Approximate binomial distribution with binomial distribution with smaller n

163 Views Asked by At

Given a binomial distribution with parameters $n$ (number of trials) and $p$ (probability of success), is it possible to approximate it using a smaller $n$ by adjusting the size of $p$? [EDIT:] More specifically, what I have in mind as an approximation is that e.g. the probability of $k$ successes in an $n=500$ distribution with a specially chosen $p$ is close to the probability of $10k$ successes in an $n=5000$ distribution for a given $p$, or better yet, that the first probability is close to the sum (or average) of probabilities for $10k-5$ successes and $10k-4$ successes, and ..., and $10k+4$ successes.

What would I like to approximate? Well, the mean and variance, of course, and maybe skew and kurtosis, but what I'd really like is an overall similar probability mass function.

Context: I'm simulating changes in gene frequencies in a population of organisms using a Wright-Fisher model with natural selection, which is to say that I use a binomial distribution with $n$ = population size and $p$ = a value that may depend on fitness differences. I use the distribution to create a transition matrix from states in which the gene has frequency $k$ to states in which it frequency $k'$. Then starting from a state in which all probability is on one frequency (usually), one multiplies as many times as needed to calculate distributions over frequencies at future times. So what I really want is to approximate distributions at different times as the multiplication is iterated.

One phenomenon I'm interested in is how fast probabilities of fixation (i.e. of $k=0$ or $k=n$) become large, and how the difference between probabilities of these two states changes over time. $n$ has a big effect on this.
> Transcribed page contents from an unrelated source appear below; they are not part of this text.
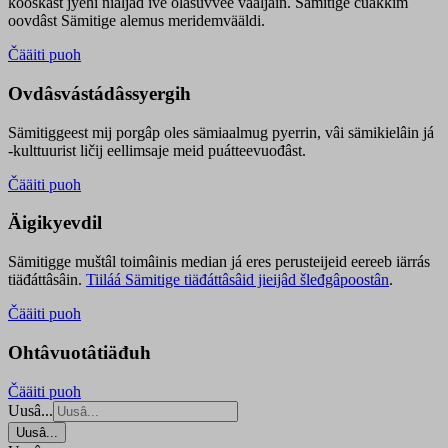
kooskâst jyehi niäljád ive olášuvvee vaaljâin. Sämitige čuákkim
oovdâst Sämitige alemus meridemvääldi.
Čääiti puoh
Ovdâsvástádâssyergih
Sämitiggeest mij porgâp oles sämiaalmug pyerrin, vâi sämikielâin já
-kulttuurist ličij eellimsaje meid puátteevuođâst.
Čääiti puoh
Äigikyevdil
Sämitigge muštâl toimâinis median já eres perusteijeid eereeb iärrás
tiäđáttâsâin.
Tiiláá Sämitige tiäđáttâsâid jieijâd šleđgâpoostân
.
Čääiti puoh
Ohtâvuotâtiäđuh
Čääiti puoh
Uusâ...
Uusâ...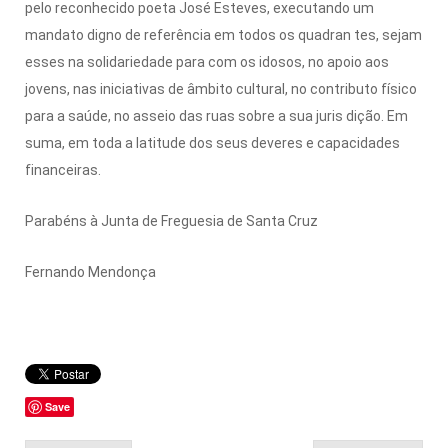
pelo reconhecido poeta José Esteves, executando um
mandato digno de referência em todos os quadran tes, sejam
esses na solidariedade para com os idosos, no apoio aos
jovens, nas iniciativas de âmbito cultural, no contributo físico
para a saúde, no asseio das ruas sobre a sua juris dição. Em
suma, em toda a latitude dos seus deveres e capacidades
financeiras.
Parabéns à Junta de Freguesia de Santa Cruz
Fernando Mendonça
Save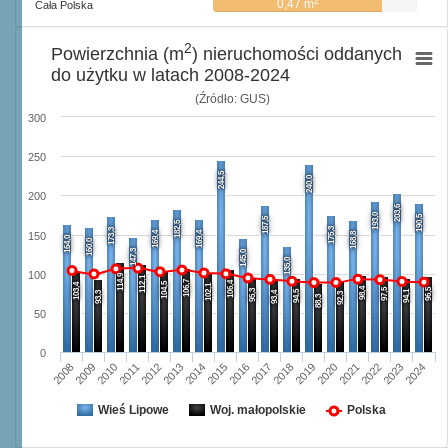
2
0,47 m
Cała Polska
2
Powierzchnia (m
) nieruchomości oddanych
do użytku w latach 2008-2024
(Źródło: GUS)
300
250
244,5
240,0
200
203,6
193,0
190,5
187,5
182,5
175,3
173,3
169,4
169,4
168,8
150
164,0
160,0
147,3
145,0
135,0
100
114,9
112,1
106,7
106,4
104,5
103,4
102,1
98,4
97,5
96,5
95,3
94,5
94,1
93,3
93,4
92,3
88,3
50
0
2008
2009
2010
2011
2012
2013
2014
2015
2016
2017
2018
2019
2020
2021
2022
2023
2024
Wieś Lipowe
Woj. małopolskie
Polska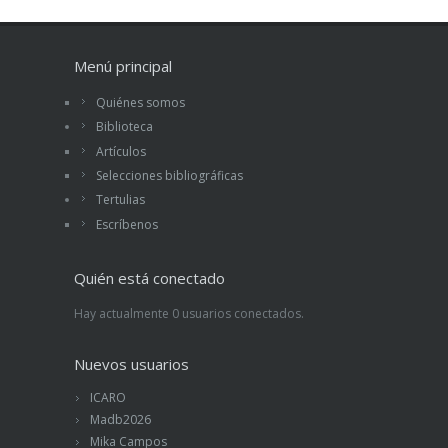
Menú principal
Quiénes somos
Biblioteca
Artículos
Selecciones bibliográficas
Tertulias
Escríbenos
Quién está conectado
Hay actualmente 0 usuarios conectados.
Nuevos usuarios
ICARO
Madb2026
Mika Campos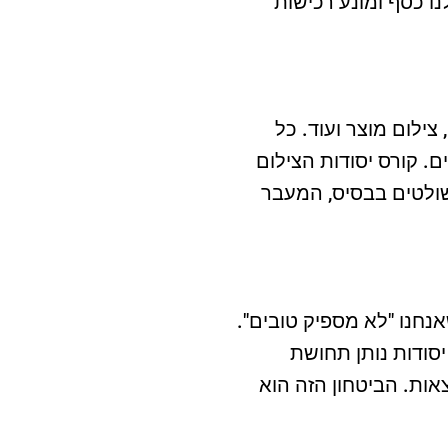
 כסף ומונע רכישות
 צילום מוצר ועוד. כל
. קורס יסודות הצילום
שולטים בבסיס, המעבר
חנו "לא מספיק טובים".
יסודות נותן תחושת
אות. הביטחון הזה הוא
The reason that I want to use a smaller $n$ is simply that the calculations I'm doing (not described here) become too slow for $n>500$.

Maybe this can't be done, or must be done differently depending on the size of $n$ and $p$, or must be done differently for different time steps. Maybe the approximation of the transition matrix will involve using another distribution (Poisson, Gaussian, Beta) or a diffusion approximation? I'm open to all suggestions, but would prefer to end up with a transition matrix(s) that I can multiply.